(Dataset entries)
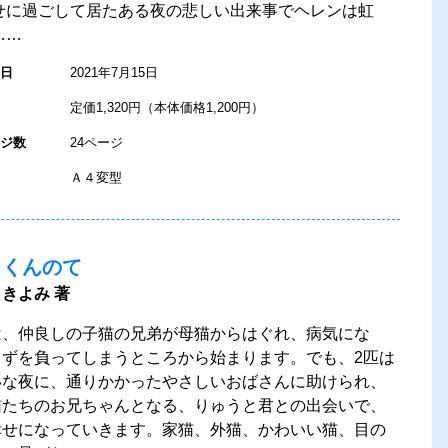
せに過ごして居たある夜の悲しい出来事でヘレンは虹
……
日
2021年7月15日
定価1,320円（本体価格1,200円）
ジ数
24ページ
Ａ４変型
とくんのて
きよみ 著
は、仲良しの子猫の兄弟が母猫からはぐれ、病気にな
きずを負ってしまうところから始まります。でも、2匹は
いな夜に、通りかかったやさしいおばさんに助けられ、
猫たちのお兄ちゃんとなる、りゅうと君との出会いで、
幸せになっていきます。家猫、外猫、かわいい猫、目の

**Activity**
Each record above is to be copied out exactly; its pictures are not.

**Solution**
せに過ごして居たある夜の悲しい出来事でヘレンは虹
……
日
2021年7月15日
定価1,320円（本体価格1,200円）
ジ数
24ページ
Ａ４変型
とくんのて
きよみ 著
は、仲良しの子猫の兄弟が母猫からはぐれ、病気にな
きずを負ってしまうところから始まります。でも、2匹は
いな夜に、通りかかったやさしいおばさんに助けられ、
猫たちのお兄ちゃんとなる、りゅうと君との出会いで、
幸せになっていきます。家猫、外猫、かわいい猫、目の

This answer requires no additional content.